At the beginning of the New Year, 6 days without pills, I read my horoscope for the year. I used to laugh these off, but now I figure that more guidance, even hokey guidance, can't hurt.

I translated my horoscope, with it's rounding generalizations and usual sort of BS, into something else:

If the world is asking you to be brave, then be brave.
--
On New Year's Eve, Gen and I flew out to California. And on January 3rd, we had the immense pleasure of watching Meghan and Declan get married on the beach in Santa Monica.

It was one of the best weekends of my life. Surrounded by my second family and all my very best friends, I never felt happier.
--

I stayed out in LA for a week longer. I almost didn't get on the plane home.

In Claire's kitchen, I decided to apply for graduate school. I'm getting my Master's in psychology with a focus on child studies. Depending on how quickly I get in and secure student loans, I will start in Los Angeles in either April or July.

I want to work with sick children. I want to counsel families in hospice. I want to take my experience and use it for good. I want to run a camp for sick children. I want to do something with this unfortunate knowledge I have, and I want to use it to help. 

--

It's been 30something days since I decided to start feeling my pain. In that time, I've taken a handful of pills for extraordinary pain.

Some days, it feels as if I have sloughed off a layer of protective skin. I feel so raw and I can be so moody, feeling this pain. The pain of the everyday, and the pain of these inflammatory diseases.

When my knees swell, I look toward non-drug treatments. I use heat and ice. I take vitamins and probiotics. I can digest food now. I feel newer, even as the days wear on.

--

I move to Los Angeles in six days. I am ready to come out. I feel excited about who I am and who I will be.

I am scared. I am nervous as hell. I'm feeling everything, for the first time in forever.

And I can't wait to feel brave.

--

I don't think I could do anything without the support of my family. They push me. They believe in me.

These last two and a half years at home have been so hard. I hadn't lived at home FT since I was 18, and then I came back at 26 for three months that turned into two plus years.
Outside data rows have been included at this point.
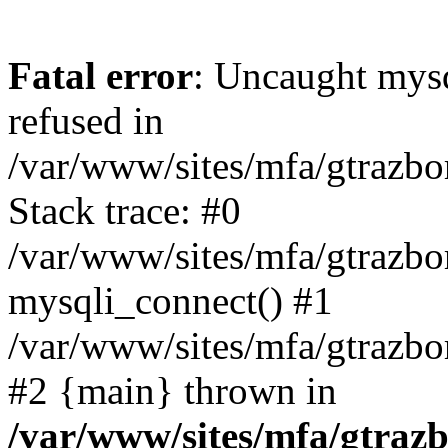
Fatal error
: Uncaught mys
refused in
/var/www/sites/mfa/gtrazbo
Stack trace: #0
/var/www/sites/mfa/gtrazbo
mysqli_connect() #1
/var/www/sites/mfa/gtrazbo
#2 {main} thrown in
/var/www/sites/mfa/gtrazb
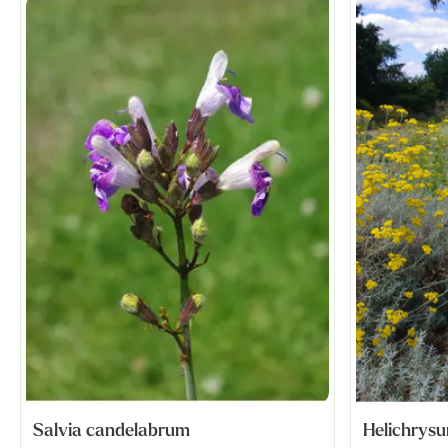
Salvia candelabrum
Helichrysu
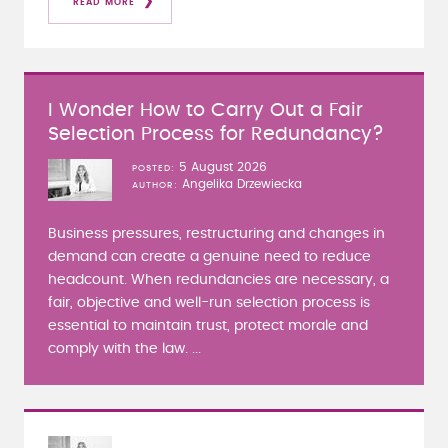
READ MORE
I Wonder How to Carry Out a Fair
Selection Process for Redundancy?
5 August 2026
POSTED
Angelika Drzewiecka
AUTHOR
Business pressures, restructuring and changes in
demand can create a genuine need to reduce
headcount. When redundancies are necessary, a
fair, objective and well-run selection process is
essential to maintain trust, protect morale and
comply with the law. ...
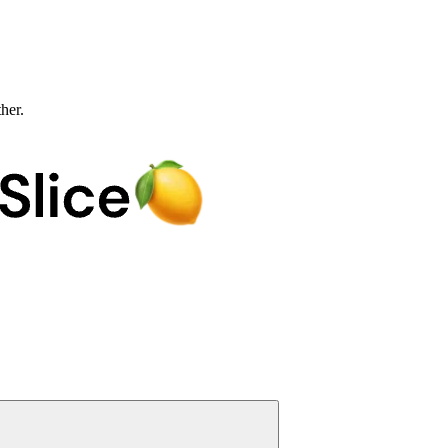
ther.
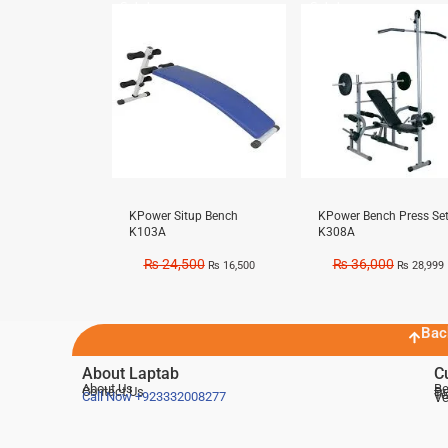
Sale!
Sale!
KPower Situp Bench
KPower Bench Press Se
K103A
K308A
₨
24,500
₨
36,000
₨
16,500
₨
28,999
Bac
About Laptab
C
About Us
Be
Contact Us
De
Te
Call Now
+923332008277
Ve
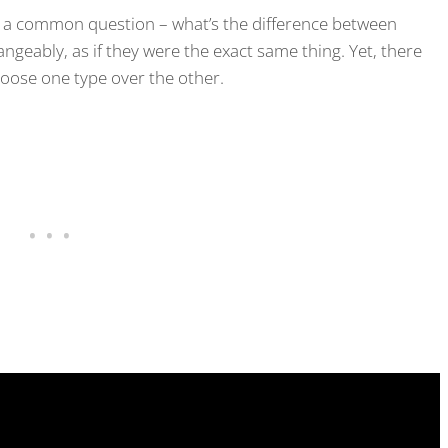
er a common question – what’s the difference between
geably, as if they were the exact same thing. Yet, there
oose one type over the other.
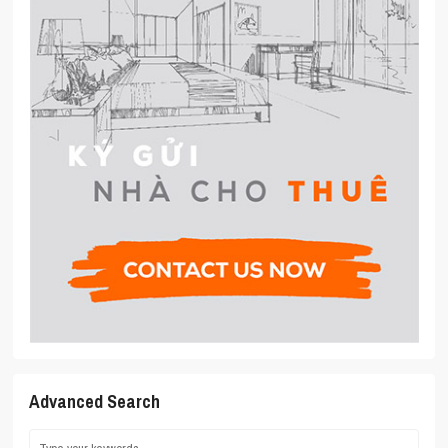
Advanced Search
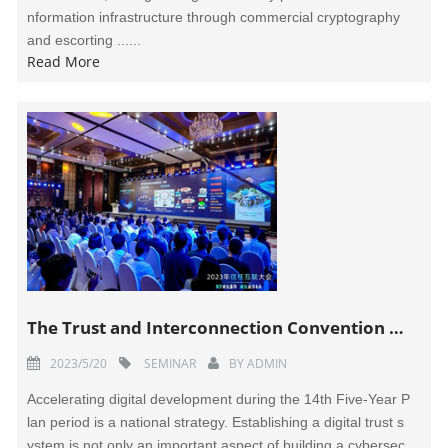
nformation infrastructure through commercial cryptography
and escorting ......
Read More
The Trust and Interconnection Convention 2023 Held in Beijing
2023/5/20
SEMINAR
BY
ADMIN
Accelerating digital development during the 14th Five-Year P
lan period is a national strategy. Establishing a digital trust s
ystem is not only an important aspect of building a cybersec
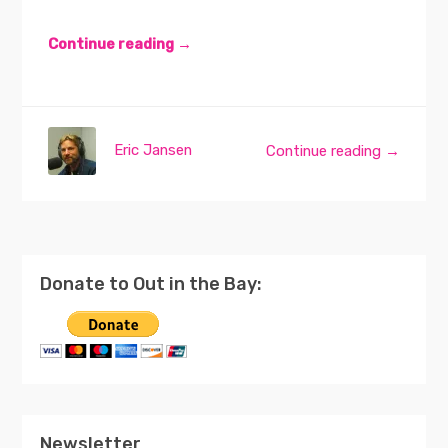
Continue reading →
Eric Jansen
Continue reading →
Donate to Out in the Bay:
Newsletter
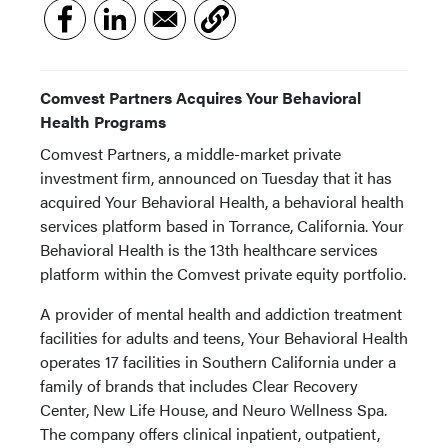
Comvest Partners Acquires Your Behavioral
Health Programs
Comvest Partners, a middle-market private
investment firm, announced on Tuesday that it has
acquired Your Behavioral Health, a behavioral health
services platform based in Torrance, California. Your
Behavioral Health is the 13th healthcare services
platform within the Comvest private equity portfolio.
A provider of mental health and addiction treatment
facilities for adults and teens, Your Behavioral Health
operates 17 facilities in Southern California under a
family of brands that includes Clear Recovery
Center, New Life House, and Neuro Wellness Spa.
The company offers clinical inpatient, outpatient,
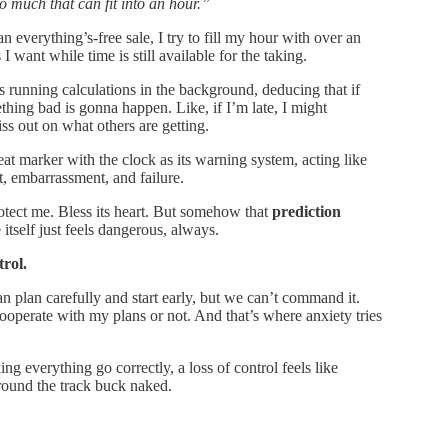
o much that can fit into an hour.”
n everything’s-free sale, I try to fill my hour with over an
 I want while time is still available for the taking.
 is running calculations in the background, deducing that if
ething bad is gonna happen. Like, if I’m late, I might
iss out on what others are getting.
at marker with the clock as its warning system, acting like
, embarrassment, and failure.
otect me. Bless its heart. But somehow that
prediction
tself just feels dangerous, always.
trol.
an plan carefully and start early, but we can’t command it.
perate with my plans or not. And that’s where anxiety tries
ng everything go correctly, a loss of control feels like
round the track buck naked.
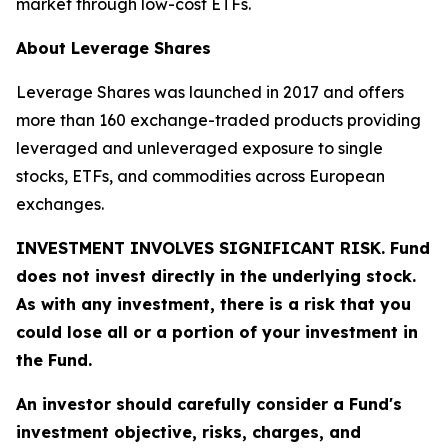
market through low-cost ETFs.
About Leverage Shares
Leverage Shares was launched in 2017 and offers
more than 160 exchange-traded products providing
leveraged and unleveraged exposure to single
stocks, ETFs, and commodities across European
exchanges.
INVESTMENT INVOLVES SIGNIFICANT RISK. Fund
does not invest directly in the underlying stock.
As with any investment, there is a risk that you
could lose all or a portion of your investment in
the Fund.
An investor should carefully consider a Fund's
investment objective, risks, charges, and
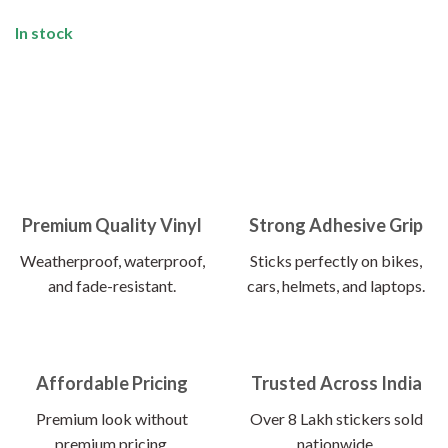
In stock
Premium Quality Vinyl
Strong Adhesive Grip
Weatherproof, waterproof,
Sticks perfectly on bikes,
and fade-resistant.
cars, helmets, and laptops.
Affordable Pricing
Trusted Across India
Premium look without
Over 8 Lakh stickers sold
premium pricing.
nationwide.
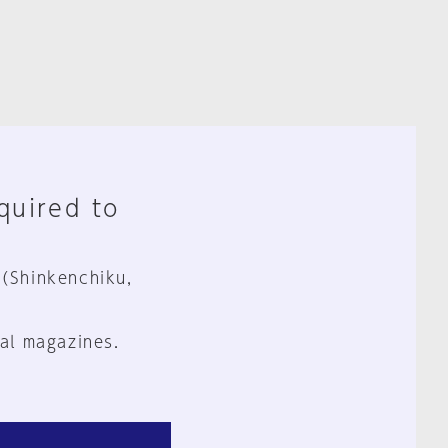
equired to
 (Shinkenchiku,
al magazines.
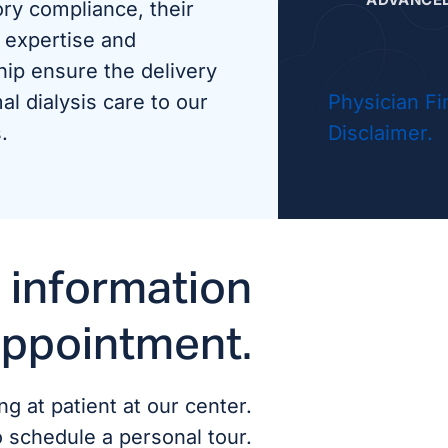
ory compliance, their
 expertise and
Aman
hip ensure the delivery
al dialysis care to our
Physician Fi
Pame
.
Disclaimer.
 information
appointment.
g at patient at our center.
o schedule a personal tour.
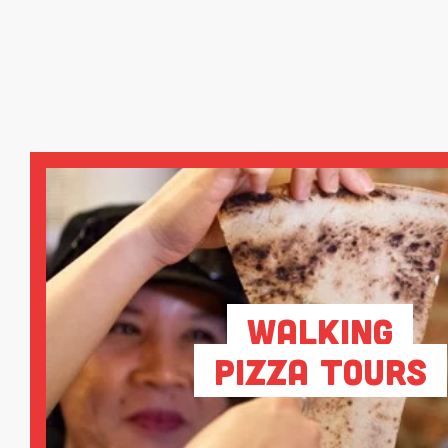
Walking
Pizza Tours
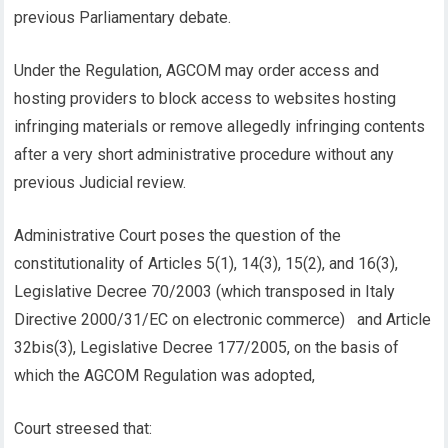
previous Parliamentary debate.
Under the Regulation, AGCOM may order access and
hosting providers to block access to websites hosting
infringing materials or remove allegedly infringing contents
after a very short administrative procedure without any
previous Judicial review.
Administrative Court poses the question of the
constitutionality of Articles 5(1), 14(3), 15(2), and 16(3),
Legislative Decree 70/2003 (which transposed in Italy
Directive 2000/31/EC on electronic commerce) and Article
32bis(3), Legislative Decree 177/2005, on the basis of
which the AGCOM Regulation was adopted,
Court streesed that:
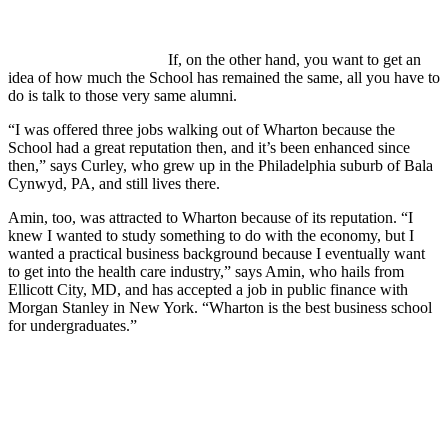
If, on the other hand, you want to get an
idea of how much the School has remained the same, all you have to
do is talk to those very same alumni.
“I was offered three jobs walking out of Wharton because the
School had a great reputation then, and it’s been enhanced since
then,” says Curley, who grew up in the Philadelphia suburb of Bala
Cynwyd, PA, and still lives there.
Amin, too, was attracted to Wharton because of its reputation. “I
knew I wanted to study something to do with the economy, but I
wanted a practical business background because I eventually want
to get into the health care industry,” says Amin, who hails from
Ellicott City, MD, and has accepted a job in public finance with
Morgan Stanley in New York. “Wharton is the best business school
for undergraduates.”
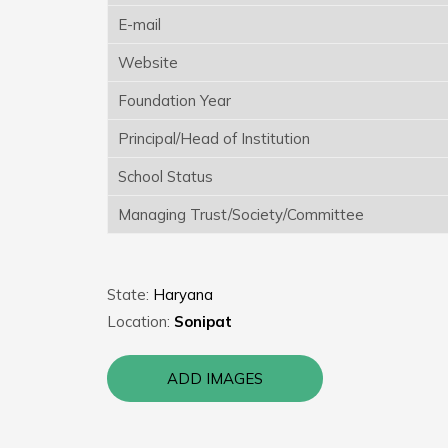
E-mail
Website
Foundation Year
Principal/Head of Institution
School Status
Managing Trust/Society/Committee
State:
Haryana
Location:
Sonipat
ADD IMAGES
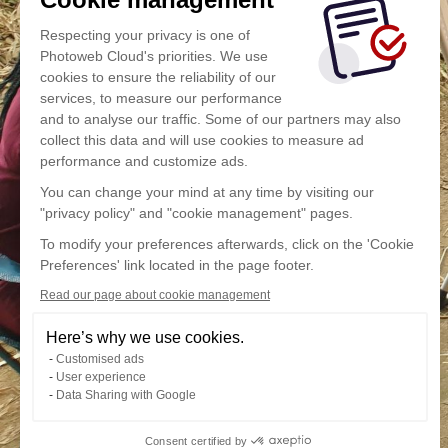
Respecting your privacy is one of
Photoweb Cloud's priorities. We use
cookies to ensure the reliability of our
services, to measure our performance
and to analyse our traffic. Some of our partners may also
collect this data and will use cookies to measure ad
performance and customize ads.
You can change your mind at any time by visiting our
"privacy policy" and "cookie management" pages.
To modify your preferences afterwards, click on the 'Cookie
Preferences' link located in the page footer.
Read our page about cookie management
Here’s why we use cookies.
Customised ads
User experience
Data Sharing with Google
Consent certified by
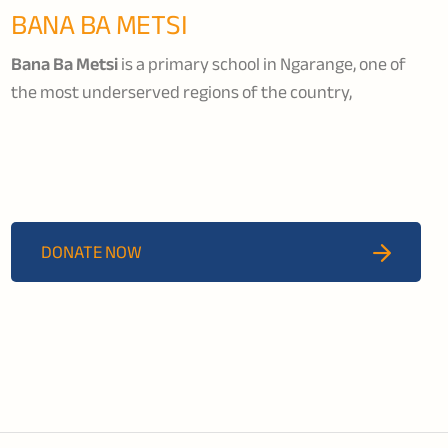
BANA BA METSI
Bana Ba Metsi
is a primary school in Ngarange, one of
the most underserved regions of the country,
dedicated to supporting vulnerable boys to become
productive members of their community. The school
provides education, nutrition, rehabilitation, and skills
training while nurturing social skills, responsibility, and
personal development.
DONATE NOW
Funds raised will go towards strengthening Bana Ba
Metsi’s work by ensuring more boys can access
education, rehabilitation support, and pathways back
into the formal school system and the workforce.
I have fought and yelled and resisted. I have felt anger and rage. 

But now that this time is coming to an end, I can only feel gratitude. My parents took care of me. My brother runs to the store for me. My sister is my best friend in all of this. My brother-in-law shows up with Sadie when he knows I need to see her.

And Sadie saved my life, more times than I will ever tell her. During the deepest sickness and depression I have ever known or hope to know, she was the reason I kept myself alive.


--

Thank you all. See you in California, where I plan to stand in the light, all day long.